While the Crown Dependencies were re-affirmed as co-operative jurisdictions in December 2017, the European Commission highlighted concerns about the ability of Jersey, Guernsey, and the Isle of Man to demonstrate that companies tax resident in their jurisdictions operated with sufficient substance to justify access to their corporate tax regimes.
The three jurisdictions made a commitment in November 2017 to the European Commission to address these concerns and have since worked closely together to develop proposals that will meet this commitment by December 31, 2018.
These proposals will require companies that are tax resident in Jersey, Guernsey, or the Isle of Man, and are engaged in key activities identified by the EU, to demonstrate that they meet minimum substance requirements as part of their annual tax return.

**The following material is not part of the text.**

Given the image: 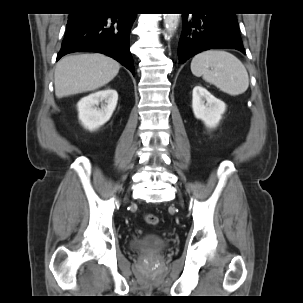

The key activities identified by the European Commission Code of Conduct Group are: banking, insurance, fund management, financing and leasing, shipping, intellectual property, collective investment vehicles, and holding companies that generate income from any of these key activities.
The substance requirements are said to vary for each key activity to reflect the different needs of the companies involved and are designed to be fair and proportionate while ensuring that there are sufficient activities undertaken in the relevant jurisdiction to reflect the amount of profits accounted there.
The substance requirements will include being able to demonstrate that the company is directed and managed from the relevant Crown Dependency, that the company has adequate levels of employees as well as annual expenditure and physical offices.